_EXERCISE DESCRIPTION_. All of the entries below need repeating exactly, apart from their images.

_RECORD SET_.
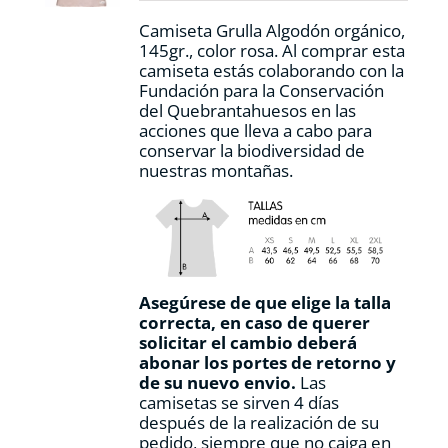
la
Camiseta Grulla Algodón orgánico,
página
145gr., color rosa. Al comprar esta
de
camiseta estás colaborando con la
producto
Fundación para la Conservación
del Quebrantahuesos en las
acciones que lleva a cabo para
conservar la biodiversidad de
nuestras montañas.
Asegúrese de que elige la talla
correcta, en caso de querer
solicitar el cambio deberá
abonar los portes de retorno y
de su nuevo envio.
Las
camisetas se sirven 4 días
después de la realización de su
pedido, siempre que no caiga en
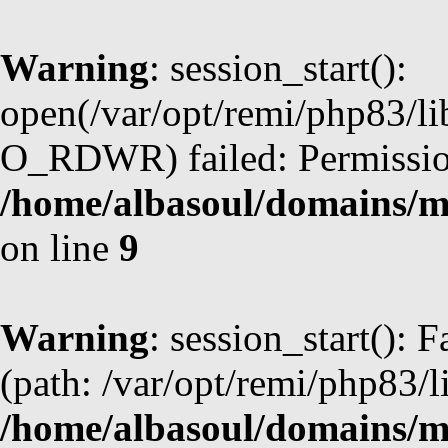
Warning
: session_start():
open(/var/opt/remi/php83/li
O_RDWR) failed: Permission
/home/albasoul/domains/m
on line
9
Warning
: session_start(): F
(path: /var/opt/remi/php83/l
/home/albasoul/domains/m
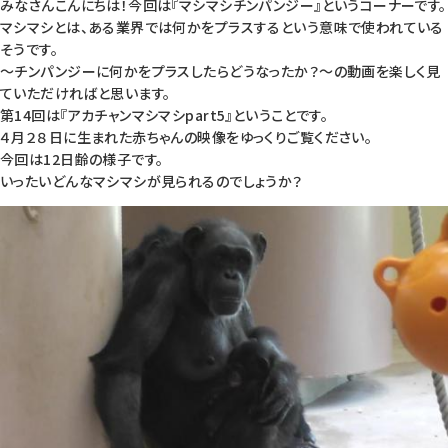
みなさんこんにちは！今回は『マシマシチンパンジー』というコーナーです。
マシマシとは、ある業界では何かをプラスするという意味で使われている
そうです。
～チンパンジーに何かをプラスしたらどうなったか？～の動画を楽しく見
ていただければと思います。
第14回は『アカチャンマシマシpart5』ということです。
４月２８日に生まれた赤ちゃんの映像をゆっくりご覧ください。
今回は12日齢の様子です。
いったいどんなマシマシが見られるのでしょうか？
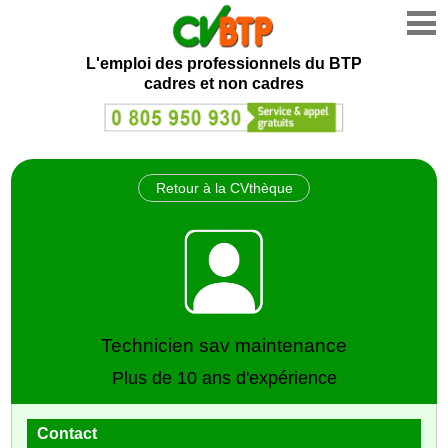
L'emploi des professionnels du BTP
cadres et non cadres
Retour à la CVthèque
Technicien sav maintenance
Plus de 10 ans d'expérience
Contact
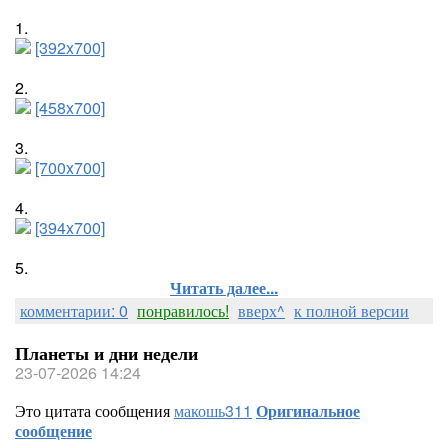
1.
[392x700]
2.
[458x700]
3.
[700x700]
4.
[394x700]
5.
Читать далее...
комментарии: 0
понравилось!
вверх^
к полной версии
Планеты и дни недели
23-07-2026 14:24
Это цитата сообщения
макошь311
Оригинальное
сообщение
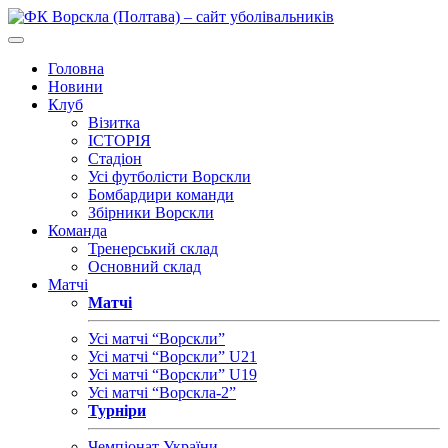
Головна
Новини
Клуб
Візитка
ІСТОРІЯ
Стадіон
Усі футболісти Ворскли
Бомбардири команди
Збірники Ворскли
Команда
Тренерський склад
Основний склад
Матчі
Матчі
Усі матчі “Ворскли”
Усі матчі “Ворскли” U21
Усі матчі “Ворскли” U19
Усі матчі “Ворскла-2”
Турніри
Чемпіонат України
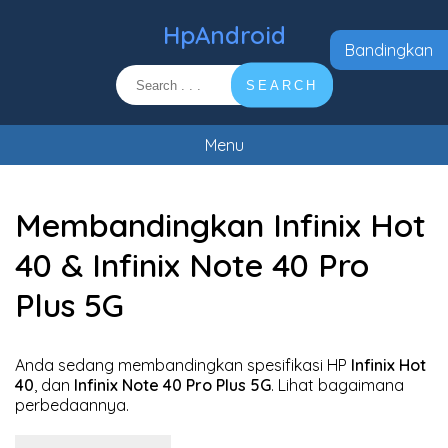
HpAndroid
Bandingkan
SEARCH
Menu
Membandingkan Infinix Hot
40 & Infinix Note 40 Pro
Plus 5G
Anda sedang membandingkan spesifikasi HP
Infinix Hot
40
, dan
Infinix Note 40 Pro Plus 5G
. Lihat bagaimana
perbedaannya.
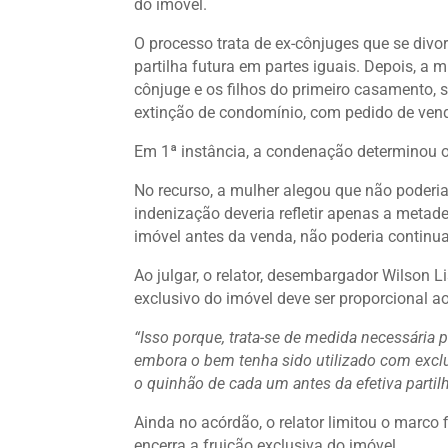
do imóvel.
O processo trata de ex-cônjuges que se div
partilha futura em partes iguais. Depois, a
cônjuge e os filhos do primeiro casamento, 
extinção de condomínio, com pedido de vend
Em 1ª instância, a condenação determinou o
No recurso, a mulher alegou que não poderi
indenização deveria refletir apenas a metad
imóvel antes da venda, não poderia continu
Ao julgar, o relator, desembargador Wilson L
exclusivo do imóvel deve ser proporcional a
“Isso porque, trata-se de medida necessária p
embora o bem tenha sido utilizado com exclu
o quinhão de cada um antes da efetiva partilh
Ainda no acórdão, o relator limitou o marco
encerra a fruição exclusiva do imóvel.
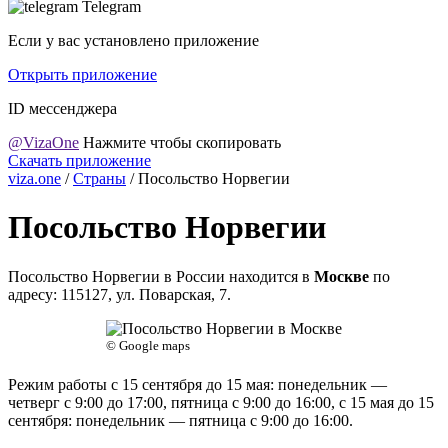
Telegram
Если у вас установлено приложение
Открыть приложение
ID мессенджера
@VizaOne
Нажмите чтобы скопировать
Скачать приложение
viza.one
/
Страны
/
Посольство Норвегии
Посольство Норвегии
Посольство Норвегии в России находится в
Москве
по
адресу: 115127, ул. Поварская, 7.
© Google maps
Режим работы c 15 сентября до 15 мая: понедельник —
четверг с 9:00 до 17:00, пятница с 9:00 до 16:00, с 15 мая до 15
сентября: понедельник — пятница с 9:00 до 16:00.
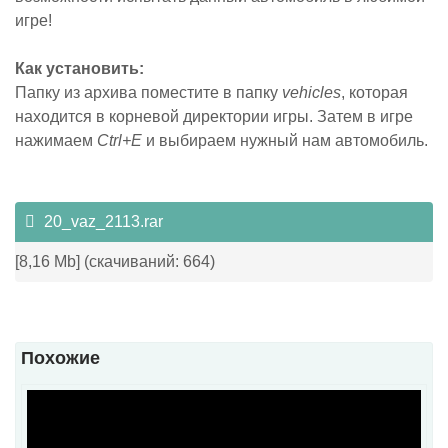
игре!
Как установить:
Папку из архива поместите в папку
vehicles
, которая
находится в корневой директории игры. Затем в игре
нажимаем
Ctrl+E
и выбираем нужный нам автомобиль.
20_vaz_2113.rar
[8,16 Mb] (cкачиваний: 664)
Похожие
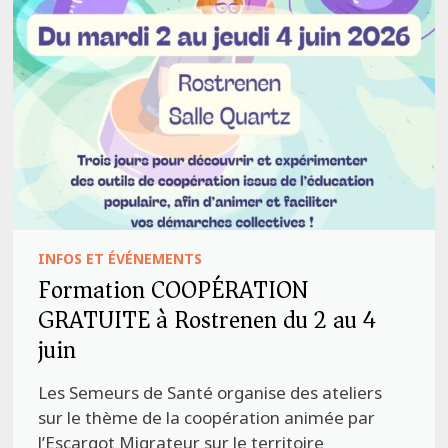
INFOS ET ÉVÉNEMENTS
Formation COOPÉRATION
GRATUITE à Rostrenen du 2 au 4
juin
Les Semeurs de Santé organise des ateliers
sur le thème de la coopération animée par
l’Escargot Migrateur sur le territoire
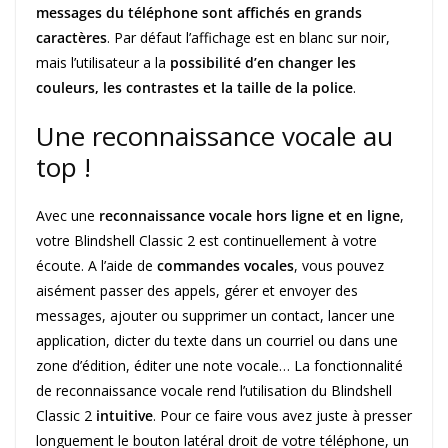
messages du téléphone sont affichés en grands
caractères
. Par défaut l’affichage est en blanc sur noir,
mais l’utilisateur a la
possibilité d’en changer les
couleurs, les contrastes et la taille de la police
.
Une reconnaissance vocale au
top !
Avec une
reconnaissance vocale hors ligne et en ligne
,
votre Blindshell Classic 2 est continuellement à votre
écoute. A l’aide de
commandes vocales
, vous pouvez
aisément passer des appels, gérer et envoyer des
messages, ajouter ou supprimer un contact, lancer une
application, dicter du texte dans un courriel ou dans une
zone d’édition, éditer une note vocale… La fonctionnalité
de reconnaissance vocale rend l’utilisation du Blindshell
Classic 2
intuitive
. Pour ce faire vous avez juste à presser
longuement le bouton latéral droit de votre téléphone, un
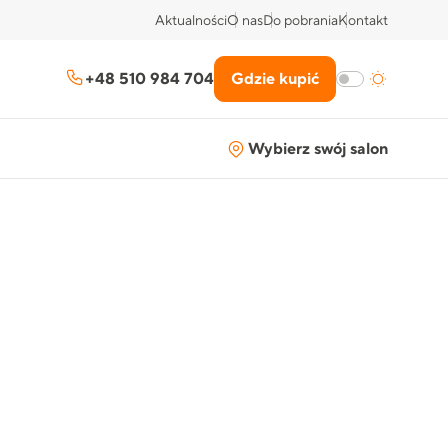
Aktualności
O nas
Do pobrania
Kontakt
+48 510 984 704
Gdzie kupić
Wybierz swój salon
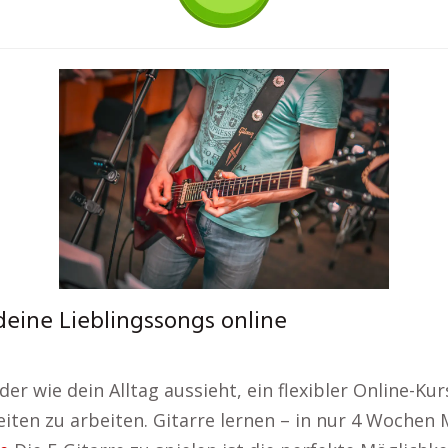
 deine Lieblingssongs online
r wie dein Alltag aussieht, ein flexibler Online-Kur
eiten zu arbeiten. Gitarre lernen – in nur 4 Wochen 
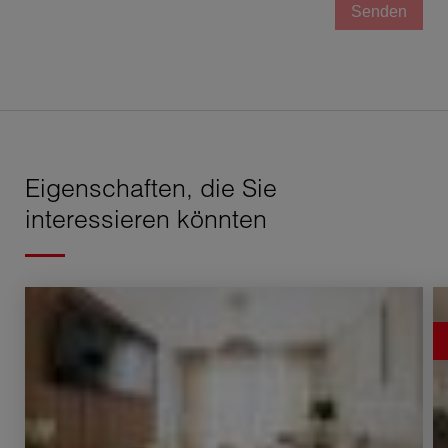
Senden
Eigenschaften, die Sie
interessieren könnten
Verkauf Appartement Gex 3 Zimmer 75 m²
V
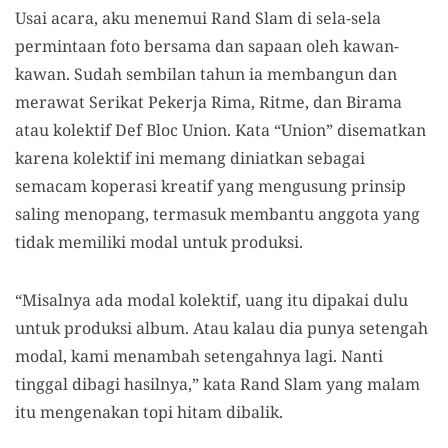
Usai acara, aku menemui Rand Slam di sela-sela
permintaan foto bersama dan sapaan oleh kawan-
kawan. Sudah sembilan tahun ia membangun dan
merawat Serikat Pekerja Rima, Ritme, dan Birama
atau kolektif Def Bloc Union. Kata “Union” disematkan
karena kolektif ini memang diniatkan sebagai
semacam koperasi kreatif yang mengusung prinsip
saling menopang, termasuk membantu anggota yang
tidak memiliki modal untuk produksi.
“Misalnya ada modal kolektif, uang itu dipakai dulu
untuk produksi album. Atau kalau dia punya setengah
modal, kami menambah setengahnya lagi. Nanti
tinggal dibagi hasilnya,” kata Rand Slam yang malam
itu mengenakan topi hitam dibalik.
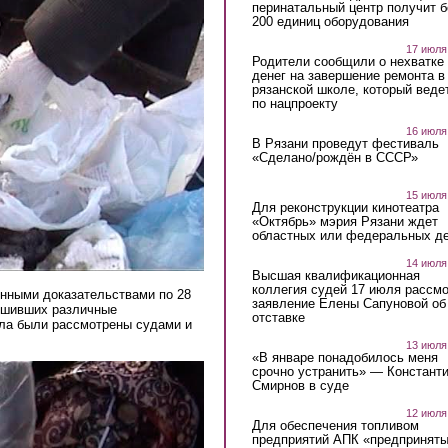
перинатальный центр получит 
200 единиц оборудования
17 июля
Родители сообщили о нехватке
денег на завершение ремонта в
рязанской школе, который веде
по нацпроекту
16 июля
В Рязани проведут фестиваль
«Сделано/рождён в СССР»
15 июля
Для реконструкции кинотеатра
«Октябрь» мэрия Рязани ждет
областных или федеральных де
14 июля
Высшая квалификационная
коллегия судей 17 июля рассмо
нными доказательствами по 28
заявление Елены Сапуновой об
ршивших различные
отставке
ела были рассмотрены судами и
13 июля
«В январе понадобилось меня
срочно устранить» — Констант
Смирнов в суде
12 июля
Для обеспечения топливом
предприятий АПК «предпринят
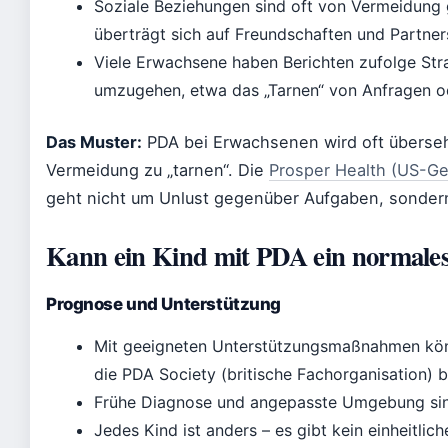
Soziale Beziehungen sind oft von Vermeidung 
überträgt sich auf Freundschaften und Partner
Viele Erwachsene haben Berichten zufolge Str
umzugehen, etwa das „Tarnen“ von Anfragen o
Das Muster:
PDA bei Erwachsenen wird oft übersehe
Vermeidung zu „tarnen“. Die
Prosper Health (US-Ge
geht nicht um Unlust gegenüber Aufgaben, sondern
Kann ein Kind mit PDA ein normale
Prognose und Unterstützung
Mit geeigneten Unterstützungsmaßnahmen könn
die PDA Society (britische Fachorganisation) b
Frühe Diagnose und angepasste Umgebung sin
Jedes Kind ist anders – es gibt kein einheitlich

_RESULT OF THIS TASK_.
la
Camiseta Grulla Algodón orgánico,
página
145gr., color rosa. Al comprar esta
de
camiseta estás colaborando con la
producto
Fundación para la Conservación
del Quebrantahuesos en las
acciones que lleva a cabo para
conservar la biodiversidad de
nuestras montañas.
Asegúrese de que elige la talla
correcta, en caso de querer
solicitar el cambio deberá
abonar los portes de retorno y
de su nuevo envio.
Las
camisetas se sirven 4 días
después de la realización de su
pedido, siempre que no caiga en
Warning
: session_start():
open(/var/opt/remi/php83/li
O_RDWR) failed: Permission
/home/albasoul/domains/m
on line
9
Warning
: session_start(): F
(path: /var/opt/remi/php83/l
/home/albasoul/domains/m
みなさんこんにちは！今回は『マシマシチンパンジー』というコーナーです。
マシマシとは、ある業界では何かをプラスするという意味で使われている
そうです。
～チンパンジーに何かをプラスしたらどうなったか？～の動画を楽しく見
ていただければと思います。
第14回は『アカチャンマシマシpart5』ということです。
４月２８日に生まれた赤ちゃんの映像をゆっくりご覧ください。
今回は12日齢の様子です。
いったいどんなマシマシが見られるのでしょうか？
L'emploi des professionnels du BTP
cadres et non cadres
Retour à la CVthèque
Technicien sav maintenance
Plus de 10 ans d'expérience
Contact
1.
[392x700]
2.
[458x700]
3.
[700x700]
4.
[394x700]
5.
Читать далее...
комментарии: 0
понравилось!
вверх^
к полной версии
Планеты и дни недели
23-07-2026 14:24
Это цитата сообщения
макошь311
Оригинальное
сообщение
Головна
Новини
Клуб
Візитка
ІСТОРІЯ
Стадіон
Усі футболісти Ворскли
Бомбардири команди
Збірники Ворскли
Команда
Тренерський склад
Основний склад
Матчі
Матчі
Усі матчі “Ворскли”
Усі матчі “Ворскли” U21
Усі матчі “Ворскли” U19
Усі матчі “Ворскла-2”
Турніри
Чемпіонат України
HpAndroid
Bandingkan
SEARCH
Menu
Membandingkan Infinix Hot
40 & Infinix Note 40 Pro
Plus 5G
Anda sedang membandingkan spesifikasi HP
Infinix Hot
40
, dan
Infinix Note 40 Pro Plus 5G
. Lihat bagaimana
perbedaannya.
do imóvel.
O processo trata de ex-cônjuges que se div
partilha futura em partes iguais. Depois, a
cônjuge e os filhos do primeiro casamento, 
extinção de condomínio, com pedido de vend
Em 1ª instância, a condenação determinou o
No recurso, a mulher alegou que não poderi
indenização deveria refletir apenas a metad
imóvel antes da venda, não poderia continu
Ao julgar, o relator, desembargador Wilson L
exclusivo do imóvel deve ser proporcional a
“Isso porque, trata-se de medida necessária p
embora o bem tenha sido utilizado com exclu
o quinhão de cada um antes da efetiva partilh
Ainda no acórdão, o relator limitou o marco
encerra a fruição exclusiva do imóvel.
Telegram
Если у вас установлено приложение
Открыть приложение
ID мессенджера
@VizaOne
Нажмите чтобы скопировать
Скачать приложение
viza.one
/
Страны
/
Посольство Норвегии
Посольство Норвегии
Посольство Норвегии в России находится в
Москве
по
адресу: 115127, ул. Поварская, 7.
© Google maps
Режим работы c 15 сентября до 15 мая: понедельник —
четверг с 9:00 до 17:00, пятница с 9:00 до 16:00, с 15 мая до 15
сентября: понедельник — пятница с 9:00 до 16:00.
игре!
Как установить:
Папку из архива поместите в папку
vehicles
, которая
находится в корневой директории игры. Затем в игре
нажимаем
Ctrl+E
и выбираем нужный нам автомобиль.
20_vaz_2113.rar
[8,16 Mb] (cкачиваний: 664)
Похожие
INFOS ET ÉVÉNEMENTS
Formation COOPÉRATION
GRATUITE à Rostrenen du 2 au 4
juin
Les Semeurs de Santé organise des ateliers
sur le thème de la coopération animée par
l’Escargot Migrateur sur le territoire
messages du téléphone sont affichés en grands
caractères
. Par défaut l’affichage est en blanc sur noir,
mais l’utilisateur a la
possibilité d’en changer les
couleurs, les contrastes et la taille de la police
.
Une reconnaissance vocale au
top !
Avec une
reconnaissance vocale hors ligne et en ligne
,
votre Blindshell Classic 2 est continuellement à votre
écoute. A l’aide de
commandes vocales
, vous pouvez
aisément passer des appels, gérer et envoyer des
messages, ajouter ou supprimer un contact, lancer une
application, dicter du texte dans un courriel ou dans une
zone d’édition, éditer une note vocale… La fonctionnalité
de reconnaissance vocale rend l’utilisation du Blindshell
Classic 2
intuitive
. Pour ce faire vous avez juste à presser
longuement le bouton latéral droit de votre téléphone, un
Aktualności
O nas
Do pobrania
Kontakt
+48 510 984 704
Gdzie kupić
Wybierz swój salon
 deine Lieblingssongs online
r wie dein Alltag aussieht, ein flexibler Online-Kur
eiten zu arbeiten. Gitarre lernen – in nur 4 Wochen 
Senden
Eigenschaften, die Sie
interessieren könnten
Verkauf Appartement Gex 3 Zimmer 75 m²
V
Usai acara, aku menemui Rand Slam di sela-sela
permintaan foto bersama dan sapaan oleh kawan-
kawan. Sudah sembilan tahun ia membangun dan
merawat Serikat Pekerja Rima, Ritme, dan Birama
atau kolektif Def Bloc Union. Kata “Union” disematkan
karena kolektif ini memang diniatkan sebagai
semacam koperasi kreatif yang mengusung prinsip
saling menopang, termasuk membantu anggota yang
tidak memiliki modal untuk produksi.
“Misalnya ada modal kolektif, uang itu dipakai dulu
untuk produksi album. Atau kalau dia punya setengah
modal, kami menambah setengahnya lagi. Nanti
tinggal dibagi hasilnya,” kata Rand Slam yang malam
itu mengenakan topi hitam dibalik.
перинатальный центр получит 
200 единиц оборудования
17 июля
Родители сообщили о нехватке
денег на завершение ремонта в
рязанской школе, который веде
по нацпроекту
16 июля
В Рязани проведут фестиваль
«Сделано/рождён в СССР»
15 июля
Для реконструкции кинотеатра
«Октябрь» мэрия Рязани ждет
областных или федеральных де
14 июля
Высшая квалификационная
коллегия судей 17 июля рассмо
нными доказательствами по 28
заявление Елены Сапуновой об
ршивших различные
отставке
ела были рассмотрены судами и
13 июля
«В январе понадобилось меня
срочно устранить» — Констант
Смирнов в суде
12 июля
Для обеспечения топливом
предприятий АПК «предпринят
Soziale Beziehungen sind oft von Vermeidung 
überträgt sich auf Freundschaften und Partner
Viele Erwachsene haben Berichten zufolge Str
umzugehen, etwa das „Tarnen“ von Anfragen o
Das Muster:
PDA bei Erwachsenen wird oft übersehe
Vermeidung zu „tarnen“. Die
Prosper Health (US-Ge
geht nicht um Unlust gegenüber Aufgaben, sondern
Kann ein Kind mit PDA ein normale
Prognose und Unterstützung
Mit geeigneten Unterstützungsmaßnahmen könn
die PDA Society (britische Fachorganisation) b
Frühe Diagnose und angepasste Umgebung sin
Jedes Kind ist anders – es gibt kein einheitlich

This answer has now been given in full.